Salvador Roberts
Psychologist, Doctor, and Small Business Owner in USA
In our current blog series, we are walking through the 7 key steps involved in buying a home. We’ve already talked about the importance of getting your finances in order and hiring a Realtor®. Now, we will dig into the home loan application process. More specifically, we want to talk about the value of getting preapproved for your mortgage loan.
A Devastating Scenario
Imagine this common scenario. You find the home of your dreams. You make an offer. Your offer is accepted by the seller. You are over the moon with excitement. Then, you apply for your mortgage loan and are denied. Maybe you don’t qualify for a home loan at all, or more likely, you might not qualify for as much as need to buy that dream home.
This experience is devastating, and we’ve seen it happen time and time again with home buyers who aren’t prepared. Of course, this goes back to the first step in this series about getting your finances in order. If you have high amounts of debt, low or inconsistent income and/or a poor credit score, you might find it harder to qualify for a loan—or you may only qualify for a certain amount that won’t give you as much buying power.

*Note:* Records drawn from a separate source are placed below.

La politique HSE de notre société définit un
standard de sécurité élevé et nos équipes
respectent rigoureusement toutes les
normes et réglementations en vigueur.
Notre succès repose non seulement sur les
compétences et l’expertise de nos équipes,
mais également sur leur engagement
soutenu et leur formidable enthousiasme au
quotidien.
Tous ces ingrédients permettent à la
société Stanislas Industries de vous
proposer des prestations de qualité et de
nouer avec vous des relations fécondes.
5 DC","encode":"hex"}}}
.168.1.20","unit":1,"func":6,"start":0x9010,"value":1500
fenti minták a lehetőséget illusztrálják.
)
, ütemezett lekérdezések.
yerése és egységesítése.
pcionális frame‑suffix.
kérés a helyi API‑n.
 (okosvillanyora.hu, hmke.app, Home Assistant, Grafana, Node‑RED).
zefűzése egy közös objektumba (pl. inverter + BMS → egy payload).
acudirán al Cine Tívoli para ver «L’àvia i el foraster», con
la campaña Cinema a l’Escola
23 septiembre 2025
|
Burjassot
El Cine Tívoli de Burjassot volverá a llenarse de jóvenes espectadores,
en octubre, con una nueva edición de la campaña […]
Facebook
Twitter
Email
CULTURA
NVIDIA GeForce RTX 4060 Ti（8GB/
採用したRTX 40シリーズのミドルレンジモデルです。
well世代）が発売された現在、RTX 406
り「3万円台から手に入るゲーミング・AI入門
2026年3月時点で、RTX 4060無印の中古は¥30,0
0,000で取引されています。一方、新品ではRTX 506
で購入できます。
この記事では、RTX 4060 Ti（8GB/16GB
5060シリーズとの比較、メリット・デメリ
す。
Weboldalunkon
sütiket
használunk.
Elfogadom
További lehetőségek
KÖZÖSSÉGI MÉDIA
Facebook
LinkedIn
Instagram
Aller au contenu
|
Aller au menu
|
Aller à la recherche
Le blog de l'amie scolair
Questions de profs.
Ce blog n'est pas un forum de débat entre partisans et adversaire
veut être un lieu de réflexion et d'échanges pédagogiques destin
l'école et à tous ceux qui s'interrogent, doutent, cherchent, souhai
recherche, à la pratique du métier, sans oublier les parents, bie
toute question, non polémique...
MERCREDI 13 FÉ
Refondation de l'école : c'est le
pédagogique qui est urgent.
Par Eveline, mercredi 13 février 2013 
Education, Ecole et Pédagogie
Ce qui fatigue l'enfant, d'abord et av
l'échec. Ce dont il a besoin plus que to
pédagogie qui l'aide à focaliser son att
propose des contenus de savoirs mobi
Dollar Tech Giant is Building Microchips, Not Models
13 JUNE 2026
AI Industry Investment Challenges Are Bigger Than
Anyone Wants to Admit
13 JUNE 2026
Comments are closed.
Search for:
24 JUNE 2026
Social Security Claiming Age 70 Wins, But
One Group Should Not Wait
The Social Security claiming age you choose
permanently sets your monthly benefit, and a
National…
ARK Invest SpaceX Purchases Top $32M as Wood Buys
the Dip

This is why it is so beneficial to get pre-approved for your home loan. It’s an easy process and it will completely change the way you can approach your home search and make purchase offers.

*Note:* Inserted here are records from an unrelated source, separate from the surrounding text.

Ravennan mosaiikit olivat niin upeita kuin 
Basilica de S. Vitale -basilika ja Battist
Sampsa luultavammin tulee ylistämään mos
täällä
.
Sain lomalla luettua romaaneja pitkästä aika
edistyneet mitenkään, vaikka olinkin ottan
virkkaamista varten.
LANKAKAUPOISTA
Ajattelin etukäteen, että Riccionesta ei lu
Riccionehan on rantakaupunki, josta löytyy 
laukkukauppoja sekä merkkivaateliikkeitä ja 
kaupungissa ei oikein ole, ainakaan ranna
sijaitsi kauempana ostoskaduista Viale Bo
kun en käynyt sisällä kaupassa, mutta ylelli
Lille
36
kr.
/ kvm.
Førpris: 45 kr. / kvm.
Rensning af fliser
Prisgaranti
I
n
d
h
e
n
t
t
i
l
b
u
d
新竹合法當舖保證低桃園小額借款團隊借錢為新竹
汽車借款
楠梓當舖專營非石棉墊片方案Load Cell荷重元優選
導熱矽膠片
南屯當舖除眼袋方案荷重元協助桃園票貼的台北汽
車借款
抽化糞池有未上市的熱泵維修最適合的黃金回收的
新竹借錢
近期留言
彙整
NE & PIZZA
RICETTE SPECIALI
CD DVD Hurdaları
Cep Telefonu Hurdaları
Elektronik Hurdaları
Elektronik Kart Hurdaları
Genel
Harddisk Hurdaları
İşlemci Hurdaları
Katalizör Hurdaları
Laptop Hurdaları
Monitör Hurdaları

7 Steps to Consider When Purchasing Your Home
Check this Guide Out! It is a must read if you are about to buy a house.
Mortgage Preapproval vs. Prequalification
First, let’s review the difference between a preapproval letter and a pre-qualification. Sometimes, these terms are used interchangeably when people talk about mortgages. However, they are very different. A mortgage qualification is a very simple process where the lender only looks at some basic information provided by the applicant. The lender can use this info to provide a general pre-qualification letter with a rough estimate of what you might be qualified to borrow. It is not fully verified. The amount is not set in stone.
Securing a preapproval letter requires a more comprehensive process. For this, a lender will verify your income and assets, perform a credit check and complete some preliminary underwriting steps to give you a more accurate assessment of your mortgage loan eligibility. The preapproval letter will more specifically outline the preapproved loan amount, specific loan program, interest rate, and down payment for which you are approved.